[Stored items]
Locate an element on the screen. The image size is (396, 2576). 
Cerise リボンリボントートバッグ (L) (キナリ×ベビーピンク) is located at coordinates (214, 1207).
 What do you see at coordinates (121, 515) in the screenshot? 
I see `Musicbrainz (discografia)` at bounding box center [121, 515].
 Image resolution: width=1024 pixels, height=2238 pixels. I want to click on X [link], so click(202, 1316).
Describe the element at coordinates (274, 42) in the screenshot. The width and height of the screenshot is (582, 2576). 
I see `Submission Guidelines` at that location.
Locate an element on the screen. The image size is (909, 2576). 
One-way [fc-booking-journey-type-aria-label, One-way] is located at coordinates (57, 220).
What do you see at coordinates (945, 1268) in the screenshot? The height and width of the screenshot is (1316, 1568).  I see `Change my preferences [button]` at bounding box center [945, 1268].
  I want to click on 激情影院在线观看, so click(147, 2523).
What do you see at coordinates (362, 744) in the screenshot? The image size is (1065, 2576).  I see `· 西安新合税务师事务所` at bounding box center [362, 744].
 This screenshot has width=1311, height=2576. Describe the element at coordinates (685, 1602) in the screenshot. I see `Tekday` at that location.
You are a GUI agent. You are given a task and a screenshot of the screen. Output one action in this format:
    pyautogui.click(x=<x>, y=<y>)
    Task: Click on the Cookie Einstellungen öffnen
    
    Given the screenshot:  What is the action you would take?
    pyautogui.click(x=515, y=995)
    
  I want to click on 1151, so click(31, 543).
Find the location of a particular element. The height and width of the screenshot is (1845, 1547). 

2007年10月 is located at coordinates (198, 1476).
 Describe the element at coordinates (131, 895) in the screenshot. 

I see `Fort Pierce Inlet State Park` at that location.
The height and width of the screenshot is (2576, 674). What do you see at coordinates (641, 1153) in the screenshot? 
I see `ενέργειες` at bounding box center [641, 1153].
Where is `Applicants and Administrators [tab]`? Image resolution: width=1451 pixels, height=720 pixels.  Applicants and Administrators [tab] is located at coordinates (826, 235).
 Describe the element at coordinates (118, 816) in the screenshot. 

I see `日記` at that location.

Work required:
Word for word, return all of the records.

Solution for this problem:
Locate an element on the screen. The image size is (396, 2576). 
Cerise リボンリボントートバッグ (L) (キナリ×ベビーピンク) is located at coordinates (214, 1207).
 What do you see at coordinates (121, 515) in the screenshot? 
I see `Musicbrainz (discografia)` at bounding box center [121, 515].
 Image resolution: width=1024 pixels, height=2238 pixels. I want to click on X [link], so click(202, 1316).
Describe the element at coordinates (274, 42) in the screenshot. The width and height of the screenshot is (582, 2576). 
I see `Submission Guidelines` at that location.
Locate an element on the screen. The image size is (909, 2576). 
One-way [fc-booking-journey-type-aria-label, One-way] is located at coordinates (57, 220).
What do you see at coordinates (945, 1268) in the screenshot? The height and width of the screenshot is (1316, 1568).  I see `Change my preferences [button]` at bounding box center [945, 1268].
  I want to click on 激情影院在线观看, so click(147, 2523).
What do you see at coordinates (362, 744) in the screenshot? The image size is (1065, 2576).  I see `· 西安新合税务师事务所` at bounding box center [362, 744].
 This screenshot has width=1311, height=2576. Describe the element at coordinates (685, 1602) in the screenshot. I see `Tekday` at that location.
You are a GUI agent. You are given a task and a screenshot of the screen. Output one action in this format:
    pyautogui.click(x=<x>, y=<y>)
    Task: Click on the Cookie Einstellungen öffnen
    
    Given the screenshot:  What is the action you would take?
    pyautogui.click(x=515, y=995)
    
  I want to click on 1151, so click(31, 543).
Find the location of a particular element. The height and width of the screenshot is (1845, 1547). 

2007年10月 is located at coordinates (198, 1476).
 Describe the element at coordinates (131, 895) in the screenshot. 

I see `Fort Pierce Inlet State Park` at that location.
The height and width of the screenshot is (2576, 674). What do you see at coordinates (641, 1153) in the screenshot? 
I see `ενέργειες` at bounding box center [641, 1153].
Where is `Applicants and Administrators [tab]`? Image resolution: width=1451 pixels, height=720 pixels.  Applicants and Administrators [tab] is located at coordinates (826, 235).
 Describe the element at coordinates (118, 816) in the screenshot. 

I see `日記` at that location.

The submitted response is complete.